## Yahoo Finace Libaray

In [28]:

# Define the stock symbol and date range
stock_symbol = "AAME"
start_date = "2013-01-01"
end_date = "2023-01-01"

# Fetch historical stock data from Yahoo Finance
stock_data = yf.download(stock_symbol, start=start_date, end=end_date)

# Reset index to make 'Date' a column again
stock_data.reset_index(inplace=True)

## Plot historical data

In [24]:
import time
from datetime import datetime
import plotly_express as px


def plot_stock_data(data,title):
    '''function for plotting stock data'''
    plot = px.line(data, 
                        x="Date", 
                        y=["Close"], 
                        hover_name="Date",
                        line_shape="linear",
                        title=title) 
    return plot

plot_stock_data(stock_data[-30:],'Airline') # for 30 days

In [25]:
stock_data[['Close']].plot()
plt.title("Closed Price Stock Market")
plt.show()

## Outlier checking

In [None]:
# Convert the "Date" column to a datetime format
df['Date'] = pd.to_datetime(df['Date'])
df

In [None]:
# Specify the column to analyze for outliers 
column_name = 'Open'

# Calculate the IQR (Interquartile Range)
Q1 = df[column_name].quantile(0.25)
Q3 = df[column_name].quantile(0.75)
IQR = Q3 - Q1

# Define the lower and upper bounds for outliers
lower_bound = Q1 - 1.5 * IQR
upper_bound = Q3 + 1.5 * IQR

# Identify and count outliers
outliers = df[(df[column_name] < lower_bound) | (df[column_name] > upper_bound)]
num_outliers = len(outliers)

# Display the number of outliers
print(f'Number of outliers in {column_name}: {num_outliers}')


In [None]:
# Specify the column to analyze for outliers 
column_name = 'Close'

# Calculate the IQR (Interquartile Range)
Q1 = df[column_name].quantile(0.25)
Q3 = df[column_name].quantile(0.75)
IQR = Q3 - Q1

# Define the lower and upper bounds for outliers
lower_bound = Q1 - 1.5 * IQR
upper_bound = Q3 + 1.5 * IQR

# Identify and count outliers
outliers = df[(df[column_name] < lower_bound) | (df[column_name] > upper_bound)]
num_outliers = len(outliers)

# Display the number of outliers
print(f'Number of outliers in {column_name}: {num_outliers}')


In [None]:
import matplotlib.pyplot as plt
import seaborn as sns


# Specify the column to visualize outliers 
column_name = 'Close'

# Create a box plot to visualize outliers
plt.figure(figsize=(8, 6))
sns.boxplot(x=df[column_name], orient='v', width=0.3, palette='Set1')
plt.title(f'Box Plot for {column_name} (with Outliers)')
plt.ylabel(column_name)
plt.show()


## Hyperparameters

In [3]:
# Define hyperparameters
input_size = len(feature_columns)
hidden_size = 64
output_size = 1
num_layers = 2
num_attention_heads = 4
learning_rate = 0.001
num_epochs = 100
# Define the number of time steps to use as input features
num_time_steps = 10 

## LSTM

In [30]:
import torch
import torch.nn as nn
import torch.optim as optim
import pandas as pd
import yfinance as yf
from sklearn.metrics import mean_absolute_error, mean_squared_error
import numpy as np
import matplotlib.pyplot as plt

# Function to calculate Mean Absolute Percentage Error (MAPE)
def calculate_mape(y_true, y_pred):
    return np.mean(np.abs((y_true - y_pred) / y_true)) * 100

# Define the stock symbol and date range
stock_symbol = "AAME"
start_date = "2013-01-01"
end_date = "2023-01-01"

# Fetch historical stock data from Yahoo Finance
stock_data = yf.download(stock_symbol, start=start_date, end=end_date)

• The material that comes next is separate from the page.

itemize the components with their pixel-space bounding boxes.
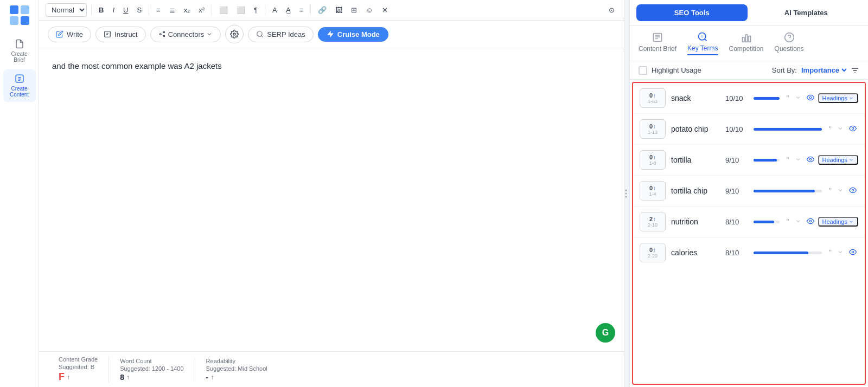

# Reset index to make 'Date' a column again
stock_data.reset_index(inplace=True)

# Rename 'Adj Close' to 'Adjusted Close'
stock_data.rename(columns={'Adj Close': 'Adjusted Close'}, inplace=True)

# Use 'Date' as index
stock_data.set_index('Date', inplace=True)

# Normalize data
columns_to_normalize = ['Low', 'Open', 'Volume', 'High', 'Close', 'Adjusted Close']
data_to_normalize = stock_data[columns_to_normalize].values

# Convert the data to PyTorch tensor
tensor_data = torch.tensor(data_to_normalize, dtype=torch.float32)

# Calculate mean and standard deviation for each column
mean = tensor_data.mean(dim=0)
std = tensor_data.std(dim=0)

# Normalize the data
normalized_data = (tensor_data - mean) / std

# Convert the normalized data back to a DataFrame
df_normalized = pd.DataFrame(normalized_data.numpy(), columns=columns_to_normalize)

# Add 'Date' column back to the DataFrame
df_normalized['Date'] = stock_data.index
data = df_normalized

# Define the percentage of data for training, validation, and testing
train_percent = 0.7
val_percent = 0.15
test_percent = 0.15

# Calculate the sizes of the train, validation, and test sets
train_size = int(train_percent * len(data))
val_size = int(val_percent * len(data))
test_size = len(data) - train_size - val_size

# Split the data into train, validation, and test sets
train_data = data.iloc[:train_size]
val_data = data.iloc[train_size:train_size + val_size]
test_data = data.iloc[train_size + val_size:]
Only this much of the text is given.